Does not everything truly become more clear in the light of this guiding principle?
B
Liberal Democracy and Directed Democracy
The UNESCO questionnaire refers in passing to the disparity, deplored by de Tocqueville, between “democracy” and “socialism.” Broadly speaking, the avowed object of the inquiry is an attempt to resolve, at least theoretically, the present tensions in this field between East and West.
But does not the strange and persistent cleavage, so invariably manifest within so-called democratic movements in the opposed concepts of liberalism and dirigisme (or individualism and totalitarianism) explain itself when we realize that, although they may look like contradictory social ideals, they are in fact natural components (personalization and totalization) whose interaction biologically determines the essence and progress of anthropogenesis? On the one hand we have a system centered on the individual, and on the other a system centered on the group. Sometimes the first of the two vectors, sometimes the second, breaks away and so dominates the other as to appear determined to engulf everything. A shift to the right is followed by a shift to the left. But there is really no fundamental contradiction in this. It is simply a matter of disconnection and disharmony which may even (why not?) be an inevitable and necessary alternation. Biologically, let me repeat, there can be no true Democracy without the balanced combination of these two complementary factors, which in their pure state are expressed, one by individualist and the other by authoritarian regimes.

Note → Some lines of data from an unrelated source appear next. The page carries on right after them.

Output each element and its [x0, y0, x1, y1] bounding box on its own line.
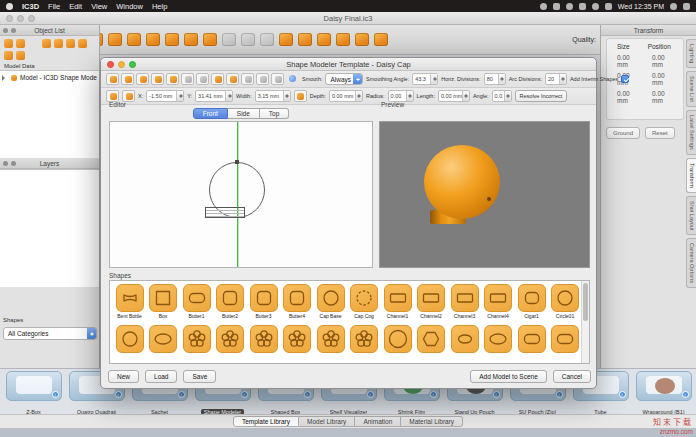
ground-button[interactable]: Ground [606, 127, 640, 139]
stepper-icon[interactable] [498, 74, 505, 84]
horiz-divisions-field[interactable]: 80 [484, 73, 506, 85]
shape-butter1[interactable] [183, 284, 211, 312]
info-icon[interactable]: i [556, 391, 563, 398]
vertex-handle[interactable] [235, 160, 239, 164]
eraser-icon[interactable] [226, 73, 239, 85]
library-tab-model-library[interactable]: Model Library [299, 416, 355, 427]
depth-field[interactable]: 0.00 mm [329, 90, 363, 102]
volume-icon[interactable] [553, 3, 560, 10]
load-button[interactable]: Load [145, 370, 177, 383]
notification-center-icon[interactable] [683, 3, 690, 10]
shape-tile-flower[interactable] [317, 325, 345, 353]
length-field[interactable]: 0.00 mm [438, 90, 470, 102]
info-icon[interactable]: i [115, 391, 122, 398]
zoom-in-icon[interactable] [121, 73, 134, 85]
stepper-icon[interactable] [430, 74, 437, 84]
template-thumb-wraparound-b1-[interactable]: i [636, 371, 692, 401]
delete-icon[interactable] [78, 39, 87, 48]
menu-window[interactable]: Window [116, 2, 143, 11]
align-tool-icon[interactable] [222, 33, 236, 46]
export-icon[interactable] [16, 39, 25, 48]
smooth-select[interactable]: Always [325, 73, 363, 85]
vtab-transform[interactable]: Transform [686, 158, 696, 193]
shape-tile-hexagon[interactable] [417, 325, 445, 353]
library-tab-animation[interactable]: Animation [355, 416, 401, 427]
category-select[interactable]: All Categories [3, 327, 97, 340]
panel-dot-icon[interactable] [11, 28, 16, 33]
template-thumb-z-box[interactable]: i [6, 371, 62, 401]
point-indicator-icon[interactable] [286, 73, 299, 85]
menu-clock[interactable]: Wed 12:35 PM [618, 3, 664, 10]
app-status-icon[interactable] [540, 3, 547, 10]
new-button[interactable]: New [108, 370, 139, 383]
shape-butter3[interactable] [250, 284, 278, 312]
shape-channel1[interactable] [384, 284, 412, 312]
shape-tile-flower[interactable] [350, 325, 378, 353]
width-field[interactable]: 3.15 mm [255, 90, 291, 102]
shape-tile-flower[interactable] [283, 325, 311, 353]
redo-icon[interactable] [374, 33, 388, 46]
text-tool-icon[interactable] [279, 33, 293, 46]
panel-dot-icon[interactable] [11, 161, 16, 166]
boolean-tool-icon[interactable] [203, 33, 217, 46]
shape-channel2[interactable] [417, 284, 445, 312]
view-tab-top[interactable]: Top [260, 108, 289, 119]
y-field[interactable]: 31.41 mm [195, 90, 233, 102]
orbit-tool-icon[interactable] [127, 33, 141, 46]
shape-circle01[interactable] [551, 284, 579, 312]
view-tab-front[interactable]: Front [193, 108, 228, 119]
panel-dot-icon[interactable] [3, 28, 8, 33]
scrollbar-thumb[interactable] [583, 283, 588, 321]
arc-divisions-field[interactable]: 20 [545, 73, 567, 85]
stepper-icon[interactable] [283, 91, 290, 101]
info-icon[interactable]: i [241, 391, 248, 398]
vtab-scene-list[interactable]: Scene List [686, 71, 696, 107]
tree-item-model[interactable]: Model - IC3D Shape Mode [0, 71, 99, 84]
ungroup-icon[interactable] [54, 39, 63, 48]
pen-tool-icon[interactable] [271, 73, 284, 85]
import-icon[interactable] [4, 39, 13, 48]
material-tool-icon[interactable] [317, 33, 331, 46]
pan-tool-icon[interactable] [146, 33, 160, 46]
smoothing-angle-field[interactable]: 43.3 [412, 73, 438, 85]
shape-butter4[interactable] [283, 284, 311, 312]
shape-bent-bottle[interactable] [116, 284, 144, 312]
shape-box[interactable] [149, 284, 177, 312]
preview-viewport[interactable] [379, 121, 590, 268]
shape-tile-ellipse[interactable] [484, 325, 512, 353]
stepper-icon[interactable] [559, 74, 566, 84]
menu-ic3d[interactable]: IC3D [22, 2, 39, 11]
save-button[interactable]: Save [183, 370, 216, 383]
curve-tool-icon[interactable] [256, 73, 269, 85]
add-model-icon[interactable] [4, 51, 13, 60]
distribute-tool-icon[interactable] [241, 33, 255, 46]
library-tab-template-library[interactable]: Template Library [233, 416, 299, 427]
stepper-icon[interactable] [406, 91, 413, 101]
pencil-icon[interactable] [241, 73, 254, 85]
shape-tile-rounded-wide[interactable] [518, 325, 546, 353]
shape-tool-icon[interactable] [166, 73, 179, 85]
vtab-shot-layout[interactable]: Shot Layout [686, 196, 696, 235]
scale-tool-icon[interactable] [165, 33, 179, 46]
x-field[interactable]: -1.50 mm [146, 90, 184, 102]
info-icon[interactable]: i [304, 391, 311, 398]
shape-butter2[interactable] [216, 284, 244, 312]
group-icon[interactable] [42, 39, 51, 48]
battery-icon[interactable] [605, 3, 612, 10]
stepper-icon[interactable] [504, 91, 511, 101]
add-model-to-scene-button[interactable]: Add Model to Scene [470, 370, 547, 383]
apple-icon[interactable] [6, 3, 13, 10]
vtab-camera-options[interactable]: Camera Options [686, 238, 696, 288]
angle-field[interactable]: 0.0 [492, 90, 512, 102]
stepper-icon[interactable] [355, 91, 362, 101]
wifi-icon[interactable] [592, 3, 599, 10]
stepper-icon[interactable] [462, 91, 469, 101]
shape-tile-circle-lg[interactable] [384, 325, 412, 353]
add-interim-checkbox[interactable] [621, 75, 629, 83]
shape-tile-ellipse[interactable] [149, 325, 177, 353]
disclosure-triangle-icon[interactable] [2, 75, 8, 81]
mirror-v-icon[interactable] [196, 73, 209, 85]
zoom-out-icon[interactable] [136, 73, 149, 85]
panel-dot-icon[interactable] [3, 161, 8, 166]
vtab-lighting[interactable]: Lighting [686, 39, 696, 68]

But in practical terms how precisely are we to proceed eventually in order to bring them into harmony?
3
The Technique of Democracies
Very properly, a large number of UNESCO’s questions are concerned with the study and criticism of the existing forms and methods of Democracy. Since this is a sphere in which I have no competence I shall confine myself to the three following remarks, all from a biological standpoint:
A
In the first place, and in the light of what I have said, there are two general conditions which must at all costs be observed in the planning of democratic institutions. The first of these is that the individual must be allowed the widest possible liberty of choice within which to develop his personal qualities (the one theoretical restriction being that his choice should be exercised in the direction of heightened powers of reflection and consciousness). The second, off-setting the first, is that everything must be done to promote and foster the currents of convergence (collective organizations) within which alone, by the laws of anthropogenesis, individual action can achieve its fulfillment and full consistence. In short, what is needed is a judicious mixture of laissez-faire and firmness. The problem is one of moderation, tact, and “art” for which no hard-and-fast rules can be laid down, but which, in each particular case, every nation is perfectly capable of solving in its own way—provided its instinct of progress and “superhumanization” is sufficiently developed.
B
Secondly, it is only by way of countless experiments and groupings that the Democratic ideal (like Life itself) can hope to achieve its own formulation and, still more, can materialize. Despite the compressive and unifying conditions to which we are subject, Mankind is still made up of terribly heterogeneous parts, unequally matured, whose democratization can be effected only with the use of imagination and suppleness, and in conformity with the varying circumstances in each portion of the World.
C
Finally, it is upon the maintenance and growth in human consciousness of what I have called the “sense of the Species” that the realization of a truly democratic world society ultimately depends. Only a powerful polarization of human wills, after each fragment of humanity has been led to the discovery of his own particular form of freedom, can ensure the convergence and unified working of this plurality in a single, coherent planetary system. Above all, only this polarization, through the unity thus constituted, can create the atmosphere of noncoercion—unanimity—which is, when all is said, the rare essence of Democracy.